(Task details):
Pull out every line from the listing that has the word "identifying".

(Data section):
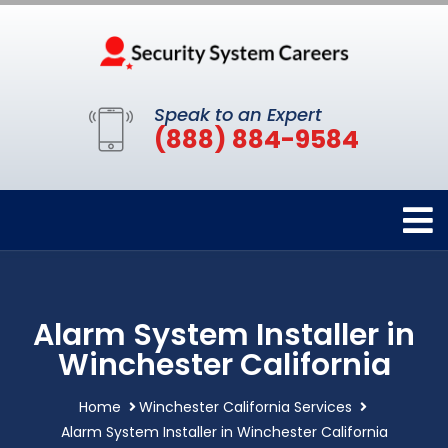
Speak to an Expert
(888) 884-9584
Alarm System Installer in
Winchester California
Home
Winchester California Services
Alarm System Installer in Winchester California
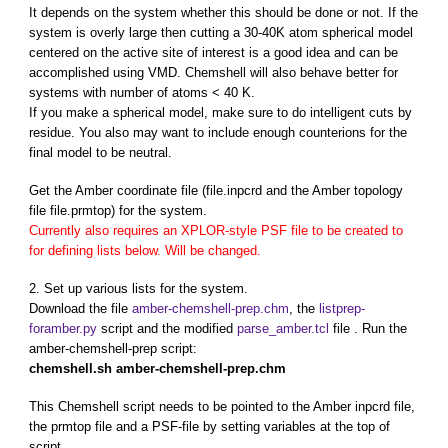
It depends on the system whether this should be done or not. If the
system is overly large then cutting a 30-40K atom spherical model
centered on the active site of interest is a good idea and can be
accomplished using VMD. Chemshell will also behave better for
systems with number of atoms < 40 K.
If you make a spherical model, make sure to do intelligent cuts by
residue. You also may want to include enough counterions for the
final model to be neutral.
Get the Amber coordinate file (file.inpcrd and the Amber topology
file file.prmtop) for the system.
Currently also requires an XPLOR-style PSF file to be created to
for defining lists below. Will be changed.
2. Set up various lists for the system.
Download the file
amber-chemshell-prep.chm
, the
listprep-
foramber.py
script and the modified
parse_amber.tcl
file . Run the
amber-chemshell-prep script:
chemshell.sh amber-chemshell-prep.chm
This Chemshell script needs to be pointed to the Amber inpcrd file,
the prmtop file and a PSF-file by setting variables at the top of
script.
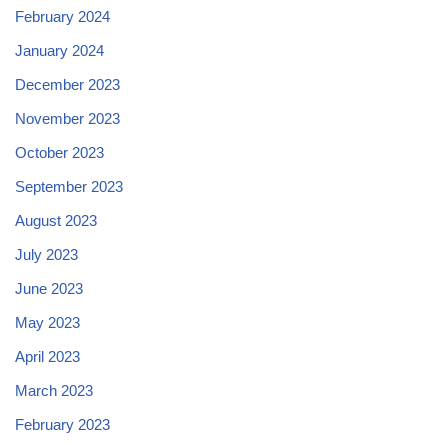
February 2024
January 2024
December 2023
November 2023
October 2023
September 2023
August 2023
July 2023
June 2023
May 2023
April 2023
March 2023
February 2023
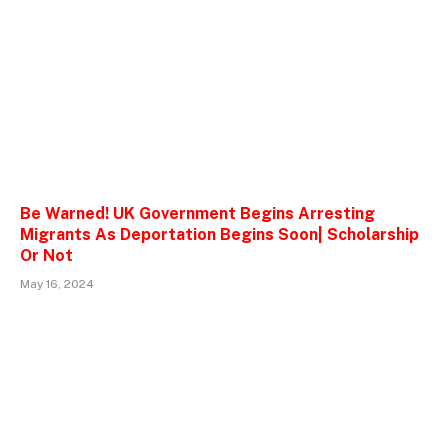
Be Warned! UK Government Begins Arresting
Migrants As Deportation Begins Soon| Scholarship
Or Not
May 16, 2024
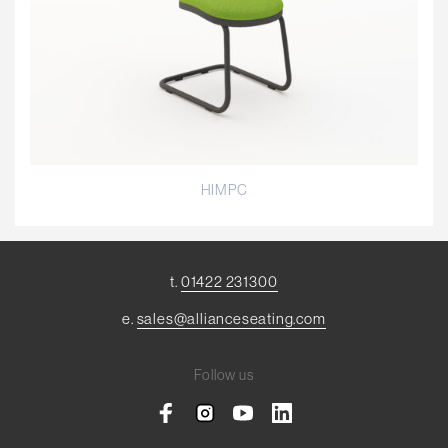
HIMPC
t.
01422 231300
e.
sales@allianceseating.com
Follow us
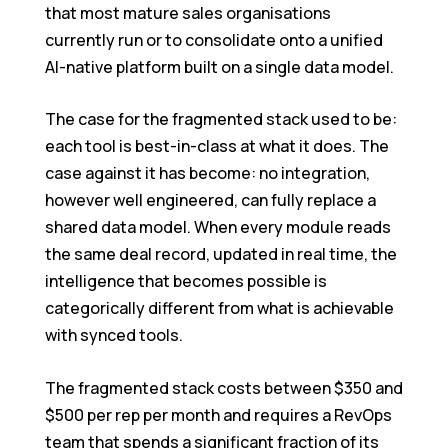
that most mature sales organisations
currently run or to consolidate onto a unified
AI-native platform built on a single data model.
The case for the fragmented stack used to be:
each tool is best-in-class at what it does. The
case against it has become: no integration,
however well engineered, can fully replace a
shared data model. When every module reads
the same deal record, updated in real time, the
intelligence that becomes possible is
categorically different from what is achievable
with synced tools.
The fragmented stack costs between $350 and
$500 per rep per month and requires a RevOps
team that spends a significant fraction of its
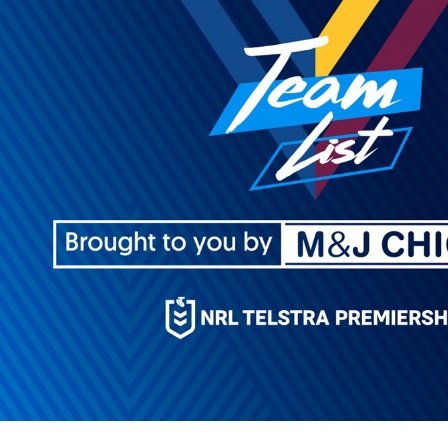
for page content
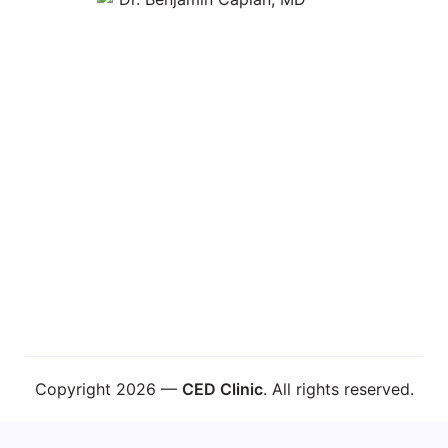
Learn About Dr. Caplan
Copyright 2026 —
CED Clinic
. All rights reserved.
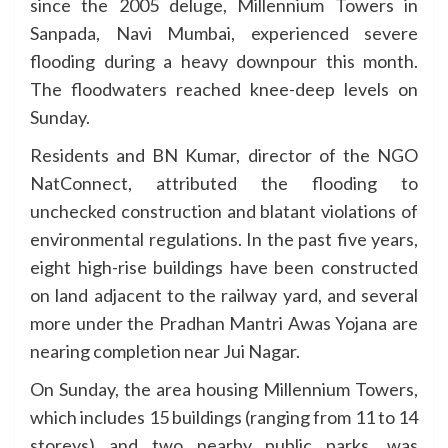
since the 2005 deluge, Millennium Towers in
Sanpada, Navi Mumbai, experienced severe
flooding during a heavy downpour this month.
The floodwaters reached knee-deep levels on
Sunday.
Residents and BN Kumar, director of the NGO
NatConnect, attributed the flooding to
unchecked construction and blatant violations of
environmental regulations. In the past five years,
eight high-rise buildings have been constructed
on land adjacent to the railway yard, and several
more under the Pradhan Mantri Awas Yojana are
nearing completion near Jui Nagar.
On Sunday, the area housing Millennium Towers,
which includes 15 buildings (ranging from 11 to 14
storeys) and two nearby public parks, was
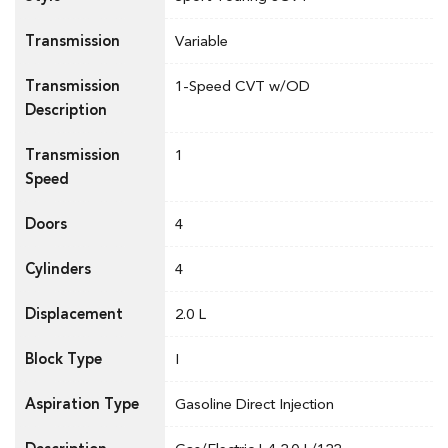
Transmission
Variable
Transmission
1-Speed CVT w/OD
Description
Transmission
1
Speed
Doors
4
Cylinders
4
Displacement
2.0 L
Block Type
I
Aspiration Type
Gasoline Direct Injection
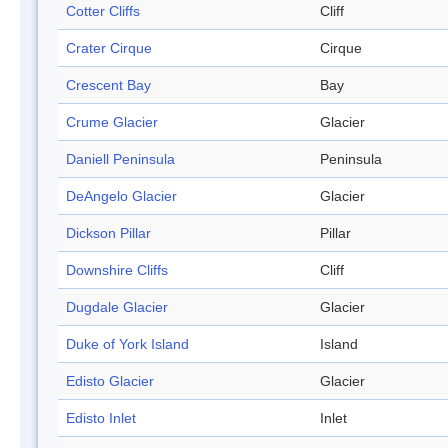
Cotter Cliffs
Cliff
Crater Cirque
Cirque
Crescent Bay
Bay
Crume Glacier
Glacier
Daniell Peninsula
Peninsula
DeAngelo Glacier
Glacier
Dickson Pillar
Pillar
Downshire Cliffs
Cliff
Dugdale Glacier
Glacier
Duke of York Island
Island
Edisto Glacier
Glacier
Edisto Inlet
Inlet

==

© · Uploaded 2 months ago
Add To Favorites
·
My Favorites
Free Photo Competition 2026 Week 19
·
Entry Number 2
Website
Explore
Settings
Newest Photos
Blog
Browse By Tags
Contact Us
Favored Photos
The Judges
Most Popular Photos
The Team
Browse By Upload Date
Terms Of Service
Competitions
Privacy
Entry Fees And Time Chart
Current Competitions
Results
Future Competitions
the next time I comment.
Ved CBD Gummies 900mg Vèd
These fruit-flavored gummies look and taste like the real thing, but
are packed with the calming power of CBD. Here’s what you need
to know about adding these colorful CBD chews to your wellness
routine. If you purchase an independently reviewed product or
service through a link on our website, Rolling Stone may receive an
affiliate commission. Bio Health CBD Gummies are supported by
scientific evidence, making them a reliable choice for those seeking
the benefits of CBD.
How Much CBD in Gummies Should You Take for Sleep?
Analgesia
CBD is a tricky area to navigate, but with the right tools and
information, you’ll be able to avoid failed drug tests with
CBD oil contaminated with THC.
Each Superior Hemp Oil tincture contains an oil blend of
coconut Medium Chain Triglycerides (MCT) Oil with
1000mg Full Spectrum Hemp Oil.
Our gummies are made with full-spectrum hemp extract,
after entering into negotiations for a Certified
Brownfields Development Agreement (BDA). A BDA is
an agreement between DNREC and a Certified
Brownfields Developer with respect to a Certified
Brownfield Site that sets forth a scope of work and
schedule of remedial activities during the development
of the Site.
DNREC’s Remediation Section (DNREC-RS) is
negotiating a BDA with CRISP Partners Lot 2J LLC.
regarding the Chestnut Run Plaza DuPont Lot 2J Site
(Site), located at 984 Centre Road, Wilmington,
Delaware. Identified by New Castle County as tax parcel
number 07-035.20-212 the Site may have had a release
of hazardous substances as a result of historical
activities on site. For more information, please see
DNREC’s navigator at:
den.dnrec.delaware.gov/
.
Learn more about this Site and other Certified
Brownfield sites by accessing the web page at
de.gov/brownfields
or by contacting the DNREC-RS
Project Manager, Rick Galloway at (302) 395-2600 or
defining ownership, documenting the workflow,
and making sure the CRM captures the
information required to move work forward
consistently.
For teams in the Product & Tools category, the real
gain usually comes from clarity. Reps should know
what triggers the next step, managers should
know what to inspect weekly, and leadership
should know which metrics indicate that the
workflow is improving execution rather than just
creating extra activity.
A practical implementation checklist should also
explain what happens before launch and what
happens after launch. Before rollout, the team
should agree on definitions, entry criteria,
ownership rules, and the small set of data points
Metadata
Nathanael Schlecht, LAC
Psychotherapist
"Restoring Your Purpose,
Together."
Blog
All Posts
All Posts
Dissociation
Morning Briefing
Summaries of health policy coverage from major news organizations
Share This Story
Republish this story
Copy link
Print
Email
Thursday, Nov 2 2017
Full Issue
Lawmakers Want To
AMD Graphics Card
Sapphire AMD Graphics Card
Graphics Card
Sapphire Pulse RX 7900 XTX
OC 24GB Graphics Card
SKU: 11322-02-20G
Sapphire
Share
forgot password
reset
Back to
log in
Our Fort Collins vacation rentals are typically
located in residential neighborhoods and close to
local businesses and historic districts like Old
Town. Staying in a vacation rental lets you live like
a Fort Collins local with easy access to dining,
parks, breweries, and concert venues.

==

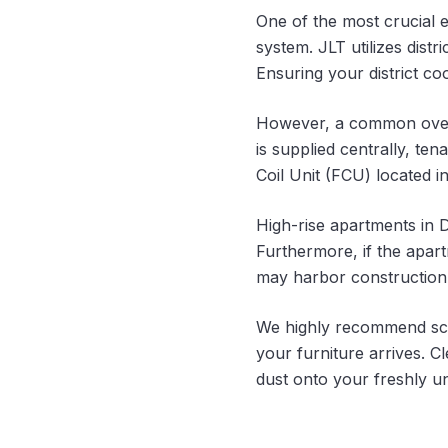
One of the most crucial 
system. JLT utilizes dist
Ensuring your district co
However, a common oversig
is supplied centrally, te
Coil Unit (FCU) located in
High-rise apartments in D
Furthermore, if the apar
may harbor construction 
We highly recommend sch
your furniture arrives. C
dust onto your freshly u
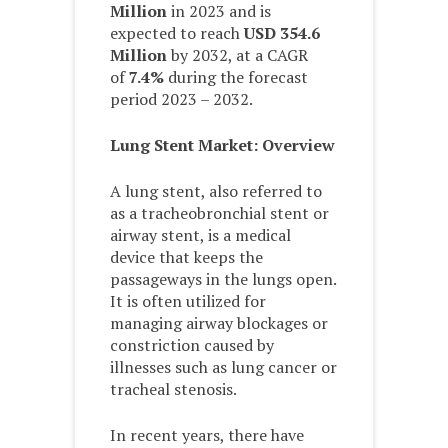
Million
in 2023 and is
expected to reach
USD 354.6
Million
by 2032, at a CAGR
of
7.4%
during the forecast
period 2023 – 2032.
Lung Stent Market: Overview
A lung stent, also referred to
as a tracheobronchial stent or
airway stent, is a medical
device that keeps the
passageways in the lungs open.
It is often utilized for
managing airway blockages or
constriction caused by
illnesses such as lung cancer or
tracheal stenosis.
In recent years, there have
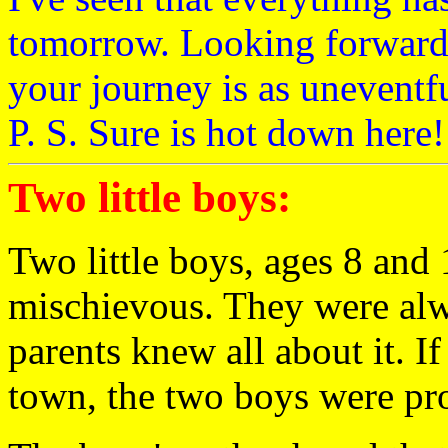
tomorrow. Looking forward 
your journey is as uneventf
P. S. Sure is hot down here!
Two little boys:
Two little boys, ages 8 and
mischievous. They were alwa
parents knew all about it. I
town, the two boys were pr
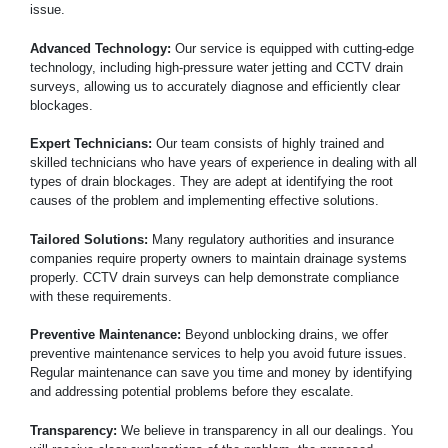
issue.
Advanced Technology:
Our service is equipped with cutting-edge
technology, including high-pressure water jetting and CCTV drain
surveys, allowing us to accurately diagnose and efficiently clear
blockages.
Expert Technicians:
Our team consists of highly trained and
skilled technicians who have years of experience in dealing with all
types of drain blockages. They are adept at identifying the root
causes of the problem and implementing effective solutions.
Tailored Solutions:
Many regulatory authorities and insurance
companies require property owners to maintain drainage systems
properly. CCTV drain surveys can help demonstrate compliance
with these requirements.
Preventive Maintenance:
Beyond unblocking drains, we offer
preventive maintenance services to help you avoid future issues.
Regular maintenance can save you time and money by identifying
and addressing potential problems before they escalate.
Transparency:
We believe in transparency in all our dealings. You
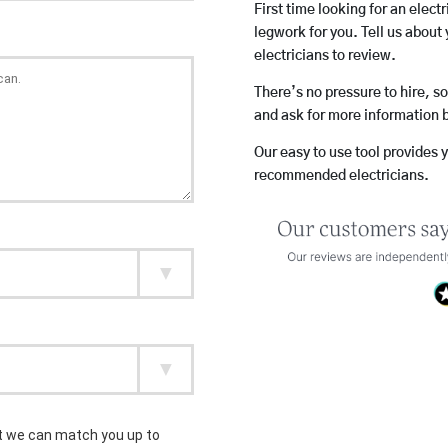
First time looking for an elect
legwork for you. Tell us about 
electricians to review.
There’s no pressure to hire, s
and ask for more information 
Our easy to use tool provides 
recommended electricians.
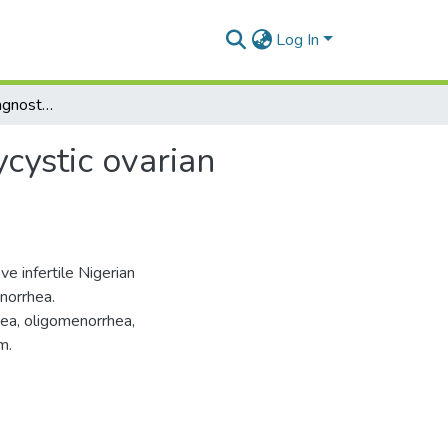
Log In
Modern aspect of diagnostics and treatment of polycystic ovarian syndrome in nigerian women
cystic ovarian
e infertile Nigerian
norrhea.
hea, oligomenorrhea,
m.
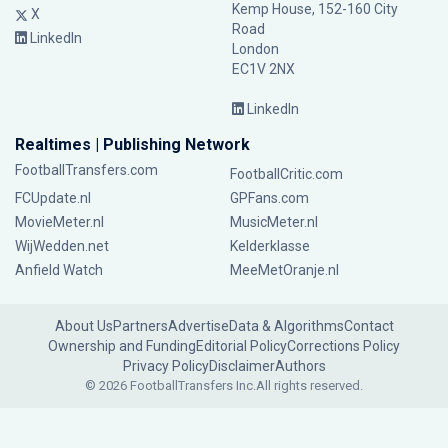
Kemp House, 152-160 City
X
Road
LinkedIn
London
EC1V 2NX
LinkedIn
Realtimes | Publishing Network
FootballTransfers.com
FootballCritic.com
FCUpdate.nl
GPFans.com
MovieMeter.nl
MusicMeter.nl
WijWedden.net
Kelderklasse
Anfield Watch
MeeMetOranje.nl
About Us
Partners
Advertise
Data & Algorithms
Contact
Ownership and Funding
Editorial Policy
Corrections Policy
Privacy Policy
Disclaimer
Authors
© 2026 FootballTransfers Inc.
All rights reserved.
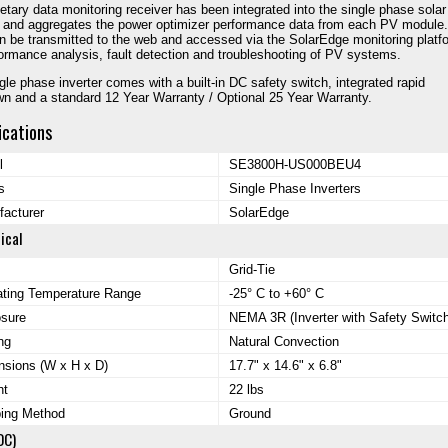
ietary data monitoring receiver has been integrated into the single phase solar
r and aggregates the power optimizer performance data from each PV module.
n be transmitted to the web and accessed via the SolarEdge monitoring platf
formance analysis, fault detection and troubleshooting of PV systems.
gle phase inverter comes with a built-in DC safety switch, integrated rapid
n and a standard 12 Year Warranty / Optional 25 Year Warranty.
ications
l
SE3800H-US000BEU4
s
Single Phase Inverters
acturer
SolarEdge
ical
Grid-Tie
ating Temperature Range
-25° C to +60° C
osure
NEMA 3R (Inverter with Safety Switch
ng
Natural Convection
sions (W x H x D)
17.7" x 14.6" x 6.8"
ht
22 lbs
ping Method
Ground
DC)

(Your solution):
types of drain blockages. They are adept at identifying the root
Regular maintenance can save you time and money by identifying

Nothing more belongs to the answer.